What to work on: What is the number of lines in the entries that include the word "visual"? Respond with the number only.

Data for the task:

*** Block opens ***

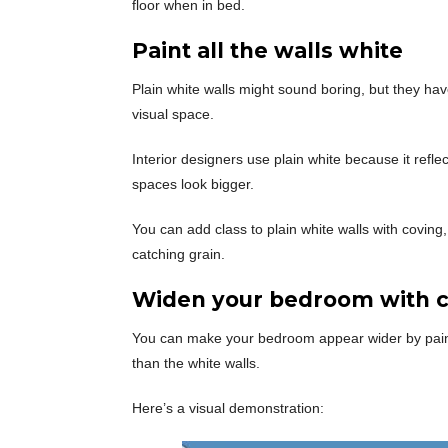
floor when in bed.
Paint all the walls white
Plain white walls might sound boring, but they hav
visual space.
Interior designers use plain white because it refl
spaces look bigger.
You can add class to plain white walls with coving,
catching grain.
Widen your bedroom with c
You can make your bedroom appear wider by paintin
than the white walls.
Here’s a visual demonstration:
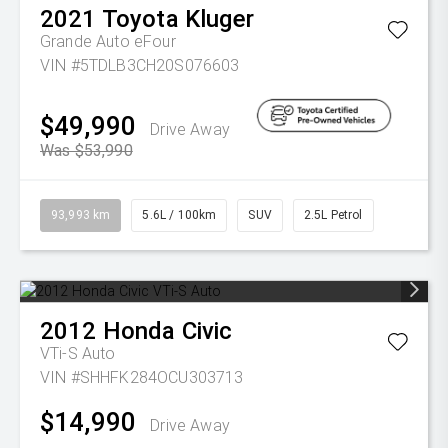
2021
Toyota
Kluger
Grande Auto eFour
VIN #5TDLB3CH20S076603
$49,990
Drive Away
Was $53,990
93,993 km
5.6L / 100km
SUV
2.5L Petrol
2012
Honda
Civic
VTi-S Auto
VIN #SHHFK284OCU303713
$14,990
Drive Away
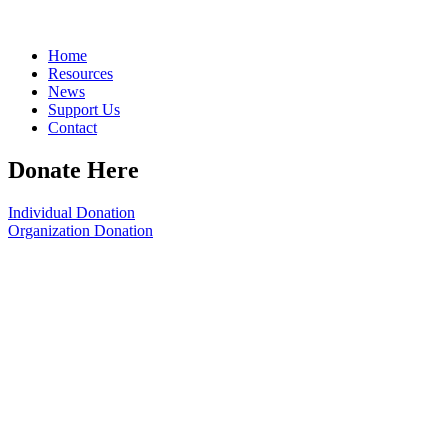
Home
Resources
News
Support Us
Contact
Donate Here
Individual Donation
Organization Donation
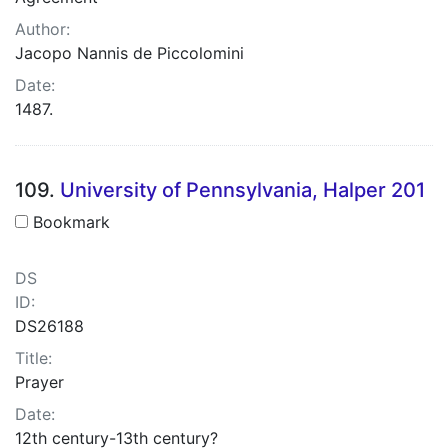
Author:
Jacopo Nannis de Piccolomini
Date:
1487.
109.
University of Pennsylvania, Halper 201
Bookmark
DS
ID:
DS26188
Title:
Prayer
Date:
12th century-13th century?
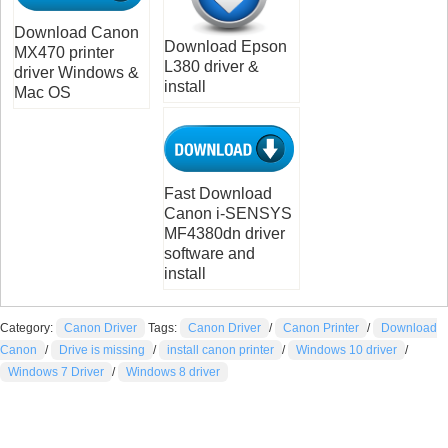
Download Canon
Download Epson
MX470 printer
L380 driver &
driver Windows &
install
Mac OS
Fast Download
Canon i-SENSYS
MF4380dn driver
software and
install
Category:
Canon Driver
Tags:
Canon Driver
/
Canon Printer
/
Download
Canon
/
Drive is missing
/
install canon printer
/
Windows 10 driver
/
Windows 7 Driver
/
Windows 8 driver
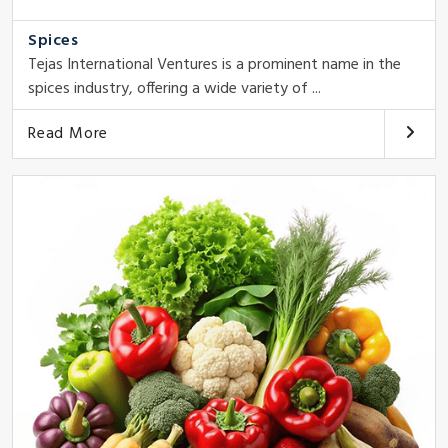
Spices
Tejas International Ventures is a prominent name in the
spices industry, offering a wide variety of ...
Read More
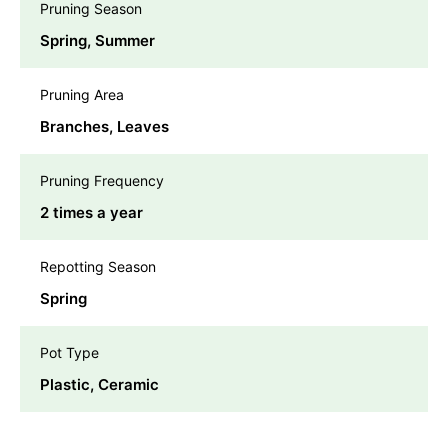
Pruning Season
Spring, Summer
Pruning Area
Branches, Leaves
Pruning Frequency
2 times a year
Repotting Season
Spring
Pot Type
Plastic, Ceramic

*** Block closes ***

Solution below: 2